Alzheimer’s Disease (AD) continues to be a pressing global health concern, affecting millions of people worldwide. Reduced cholinergic transmission has been identified as a crucial neurotransmitter dysfunction in AD. In light of this, researchers have been investigating potential treatments such as NXX-066, a physostigmine analog and acetylcholinesterase (AChE) inhibitor. This article delves deep into the findings of a bridging study conducted to determine the maximum tolerated dose (MTD) of NXX-066 in AD patients.

What is Alzheimer’s Disease?

Alzheimer’s Disease is a neurodegenerative disorder characterized by progressive cognitive decline, memory loss, and behavioral changes. It is the most common cause of dementia, accounting for approximately 60-80% of all dementia cases. AD typically affects older individuals, with the risk increasing significantly after the age of 65.

What is Cholinergic Transmission?

Cholinergic transmission refers to the transmission of signals between nerve cells that involves the neurotransmitter acetylcholine. This neurotransmitter plays a crucial role in various cognitive functions, including memory, attention, and learning. However, in Alzheimer’s Disease, cholinergic transmission is impaired, leading to the characteristic cognitive decline.

What is NXX-066 and how does it work?

NXX-066 is a physostigmine analog and acetylcholinesterase inhibitor. Acetylcholinesterase is an enzyme responsible for breaking down acetylcholine in the synaptic cleft, effectively terminating its signaling. By inhibiting acetylcholinesterase, NXX-066 helps increase the levels of acetylcholine, thereby enhancing cholinergic transmission.

NXX-066 has shown promise in animal models of memory function, suggesting its potential as a treatment for Alzheimer’s Disease. Prior studies have also demonstrated its tolerability in healthy subjects at various doses. However, the effects of AChE inhibitors can differ in AD patients compared to healthy volunteers, necessitating the need for further investigation in this target population.

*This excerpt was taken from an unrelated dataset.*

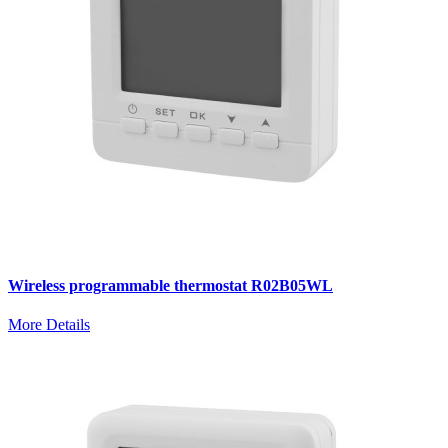
Wireless programmable thermostat R02B05WL
More Details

What were the results of the bridging study?

The bridging study conducted was a randomized, placebo-controlled, double-blind, single-center, inpatient trial. AD patients were grouped into seven concurrent panels, with each panel receiving a fixed oral dose of NXX-066 for seven days. The dosage for each subsequent panel depended on the tolerability of lower doses.

Through this study, the researchers determined that the maximum tolerated dose (MTD) of NXX-066 for AD patients was found to be 70 mg BID (twice a day). It is important to note that when the dosage was increased to 80 mg BID, four out of six patients had to discontinue the study prematurely due to adverse events, including nausea, vomiting, dizziness, headache, asthenia, and gastric symptoms.

Moreover, the study revealed wide variability in the plasma levels of NXX-066 across all dose panels. While AChE inhibition in whole blood correlated with the maximum plasma concentration and dose, it did not predict the occurrence of adverse events.

What were the adverse events observed in the study?

The adverse events observed during the study primarily involved gastrointestinal symptoms such as nausea and vomiting, along with mild to moderate dizziness, headache, and asthenia in some patients. These findings highlight the importance of determining the maximum tolerated dose to minimize the occurrence of such side effects in future treatments.

It is worth noting that AD patients tolerated larger daily doses of NXX-066 on a BID regimen compared to healthy subjects who tolerated it with QD dosing. The study suggests the possibility that the differing tolerability between these two groups may be due to variations in their dosing intervals.

“AD patients tolerated larger daily doses of NXX-066 on a BID regimen than healthy normal subjects had tolerated with QD dosing.”

These intriguing results warrant further research to explore the unique tolerability patterns that AD patients exhibit compared to healthy individuals and to investigate whether the reduced dosing interval contributes to this difference. Such studies would contribute valuable insights towards developing more effective treatments for Alzheimer’s Disease.

Sources:

NXX-066 in patients with Alzheimer’s disease: a bridging study


Disclaimer: While I have a passion for health, I am not a medical doctor and this is not medical advice.